Do grupo de filhos da minha geração, a sorte me trouxe Alan Mendonça e Rafael Torres (Enquanto a cidade dorme) e, fechando o trabalho, um hino à espirituosidade do compositor, com Eudes Fraga e Eliakin Rufino (Poeta).

Impossível não agradecer a Adelson Viana, que em seus poucos momentos comigo trouxe luz a algumas questões técnicas; a Adriana Góis, que com um espírito pacífico e com serenidade administrou parte da burocracia que envolve a produção de um CD; a Hamilton Silva, operador de áudio que, sempre atento, buscou a melhor sonoridade para as nossas sessões de gravação; ao Cabeça e ao Antônio, que também participaram de momentos conosco.

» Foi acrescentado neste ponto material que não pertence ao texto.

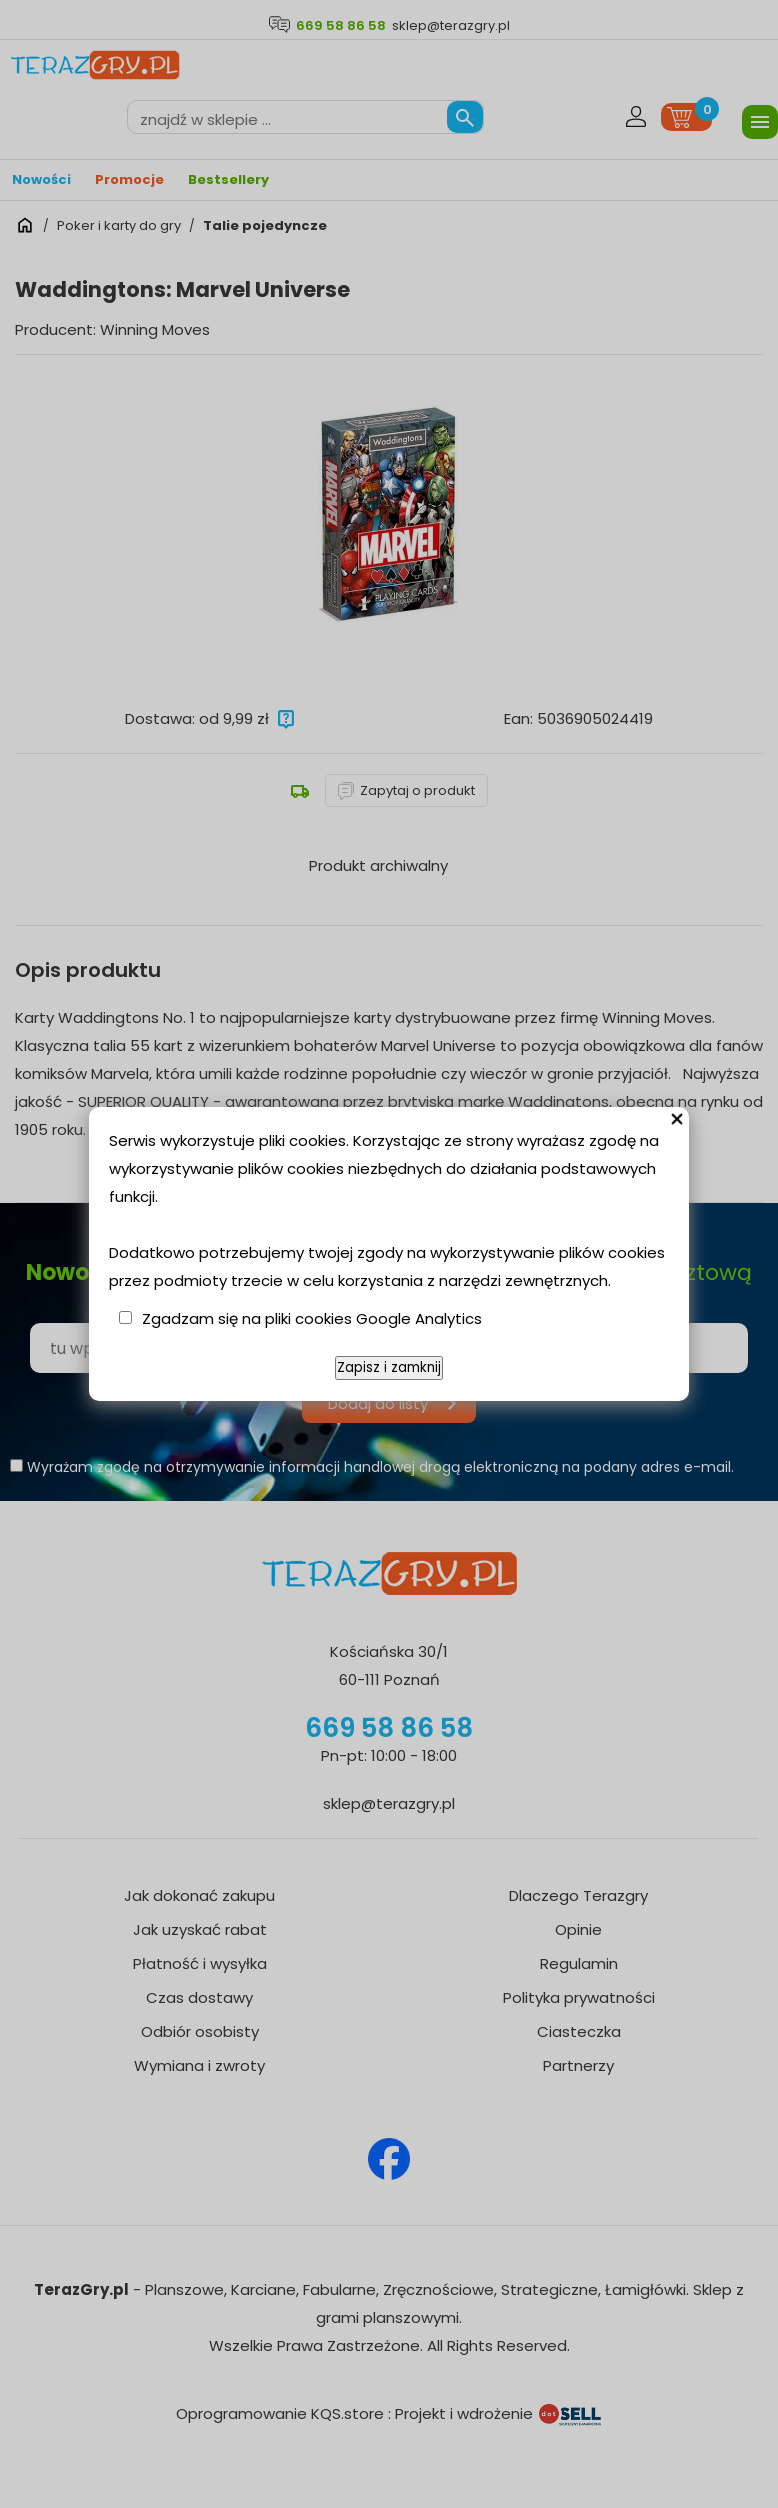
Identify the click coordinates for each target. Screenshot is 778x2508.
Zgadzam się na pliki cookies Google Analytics (312, 1318)
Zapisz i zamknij (389, 1367)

Os músicos, todos, foram de uma sensibilidade e compreensão além da comum, e isso é motivo de muita gratidão e satisfação em tê-los comigo neste trabalho. Dessa forma Carlinho Crisóstomo, Carlinhos Patriolino, Eduardo de Holanda, Marcos Maia, Marcelo Randemarck, Nélio Costa, Adelson Viana, Edson Távora, Márcio Resende, Nilton Fiore e Rossano Cavalcante — obrigado pela presteza e pelo empréstimo de tantos talentos.

Outros amigos, como Moacir Júnior, Rejane Porto, D. Carminha e minha família deram suporte logístico nos dias que se seguiram. Mais outras pessoas também se somaram ao projeto, D. Evangelina e o Sr. Claudionor, Cely Dias e Vanda Melão (SEST-SENAT), Goreti Macedo e Ana Studart (Fundação Beto Studart), Rui Dias e Nerizeth Moreira (Queiroz Galvão), Marcelo Arraes e Dane Arraes (Distrivídeo), Colégio Nossa Senhora das Graças, Gárdia, Gláucia Studart (Taco & Pizza), Lucielena (Midiamix) e Inara (CD+).

É "só" um disco, mas o esforço valeu a pena pela qualidade sonora, e pelo conteúdo e forma atribuídos ao produto final. A certeza é a de que teremos juntos, no futuro, outros momentos prazerosos, sendo vividos e revividos nas ondas do rádio, em nossa memória déjà vu.



*Marcus Caffé empresta sua voz a projetos que refletem a ampla musicalidade dos artistas da terrinha.